As this was a sample of patients with dementia, their caregivers gave written informed consent before being assigned to a group and evaluated, and the rights of all participants were protected. All experimental protocols respected the fundamental principles established in the 1975 Declaration of Helsinki [57] and were approved by the Clinical Research Ethics Committee of the University of Murcia (registration number 3572/2021) and registered in with identification number: NCT05715866.

3. Results

3.1. Sample

A total of 30 participants met the inclusion criteria and were randomized in the data collection process. Ten participants were assigned to the NNG, 10 to the TEG and 10 to the CG. The age of the participants was as follows: NNG 71.6 (SD = 7.43); TEG 75.2 (SD = 8.63), and CG 80.9 (SD = 4.53). (Table 1 shows the participants baseline clinical characteristics).

3.2. Effect of the Intervention on Sleep Quality

When comparing the three groups at each time point for sleep quality, using the Pittsburgh Sleep Quality Index (PSQI), significant differences were found after 5 months (p = 0.048) and after 7 months (p = 0.002). The NNG and TEG obtained improvements in sleep quality by decreasing both the scores of the test after 7 months; therefore, it was the NNG who showed a better evolution. In addition, the CG showed a worsening in sleep quality (Table 2 and Figure 2).
It was found that in the NNG, statistically significant differences were obtained at all measurement moments (p < 0.005) for sleep quality, except between months 2 and 5 (p = 0.129). Within the TEG, significant differences were obtained at all time points (Table 3).

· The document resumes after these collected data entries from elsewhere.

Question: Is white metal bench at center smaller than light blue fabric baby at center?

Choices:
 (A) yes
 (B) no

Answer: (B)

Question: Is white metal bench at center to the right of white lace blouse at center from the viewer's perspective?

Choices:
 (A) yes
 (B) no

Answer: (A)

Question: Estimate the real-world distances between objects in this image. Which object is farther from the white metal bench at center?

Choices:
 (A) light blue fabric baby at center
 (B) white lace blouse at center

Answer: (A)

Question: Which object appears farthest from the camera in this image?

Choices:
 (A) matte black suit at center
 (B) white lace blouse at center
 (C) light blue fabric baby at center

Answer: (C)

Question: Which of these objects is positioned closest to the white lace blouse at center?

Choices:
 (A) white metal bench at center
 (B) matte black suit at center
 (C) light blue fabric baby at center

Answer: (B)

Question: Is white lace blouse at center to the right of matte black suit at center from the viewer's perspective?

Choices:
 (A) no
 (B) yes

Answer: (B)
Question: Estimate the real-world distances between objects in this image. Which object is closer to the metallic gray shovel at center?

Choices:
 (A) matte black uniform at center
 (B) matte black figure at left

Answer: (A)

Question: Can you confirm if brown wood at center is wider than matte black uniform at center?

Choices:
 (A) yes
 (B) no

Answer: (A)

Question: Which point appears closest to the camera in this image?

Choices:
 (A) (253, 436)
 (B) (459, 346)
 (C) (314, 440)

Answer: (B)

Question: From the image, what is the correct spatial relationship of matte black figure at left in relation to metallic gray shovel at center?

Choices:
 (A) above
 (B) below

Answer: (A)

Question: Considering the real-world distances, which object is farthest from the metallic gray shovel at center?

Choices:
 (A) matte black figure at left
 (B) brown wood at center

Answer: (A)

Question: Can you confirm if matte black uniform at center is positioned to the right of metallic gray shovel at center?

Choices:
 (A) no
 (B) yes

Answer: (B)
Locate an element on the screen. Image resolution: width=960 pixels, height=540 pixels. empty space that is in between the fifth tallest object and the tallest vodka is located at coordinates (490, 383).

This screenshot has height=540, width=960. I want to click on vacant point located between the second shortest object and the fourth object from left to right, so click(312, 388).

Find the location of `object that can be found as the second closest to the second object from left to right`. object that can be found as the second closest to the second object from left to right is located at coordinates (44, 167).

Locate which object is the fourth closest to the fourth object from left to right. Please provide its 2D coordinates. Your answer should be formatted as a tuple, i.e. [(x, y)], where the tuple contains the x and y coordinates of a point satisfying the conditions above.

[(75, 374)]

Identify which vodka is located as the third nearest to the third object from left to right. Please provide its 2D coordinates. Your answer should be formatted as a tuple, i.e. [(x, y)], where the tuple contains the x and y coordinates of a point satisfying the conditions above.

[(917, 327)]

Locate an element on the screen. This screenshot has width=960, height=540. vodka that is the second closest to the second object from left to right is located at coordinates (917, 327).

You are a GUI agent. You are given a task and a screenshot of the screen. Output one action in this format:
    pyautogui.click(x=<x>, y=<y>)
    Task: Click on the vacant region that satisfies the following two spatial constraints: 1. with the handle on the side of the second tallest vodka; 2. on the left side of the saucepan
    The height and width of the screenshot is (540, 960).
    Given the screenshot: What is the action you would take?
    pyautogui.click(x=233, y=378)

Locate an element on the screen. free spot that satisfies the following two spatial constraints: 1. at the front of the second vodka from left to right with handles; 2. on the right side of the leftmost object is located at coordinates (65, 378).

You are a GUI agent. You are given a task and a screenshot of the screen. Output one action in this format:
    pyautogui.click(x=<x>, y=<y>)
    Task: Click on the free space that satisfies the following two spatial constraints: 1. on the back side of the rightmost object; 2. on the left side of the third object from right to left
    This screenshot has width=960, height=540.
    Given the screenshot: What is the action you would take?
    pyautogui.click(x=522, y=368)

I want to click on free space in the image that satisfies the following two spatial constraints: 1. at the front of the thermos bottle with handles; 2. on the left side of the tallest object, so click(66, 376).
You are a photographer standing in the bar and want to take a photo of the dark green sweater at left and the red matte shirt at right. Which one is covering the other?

3.3. Effect of Intervention on Daytime Sleepiness

When comparing the three groups at each time point of the variable, statistically significant differences were found at the time points (p < 0.001). The NNG and TEG obtained improvements in daytime somnolence by decreasing both the scores of the test after 7 months. Therefore, it was the NNG who showed a better evolution, and, in addition, the CG showed an increase in the test score, which led to a worsening in daytime sleepiness. (Table 4 and Figure 3).
Likewise, statistically significant differences in daytime sleepiness were found in the NNG at all measurement time points (p < 0.05), while in the TEG, significant differences were found between all the time points, except in the comparison between months 5 and 7 (p = 0.65) (Table 5).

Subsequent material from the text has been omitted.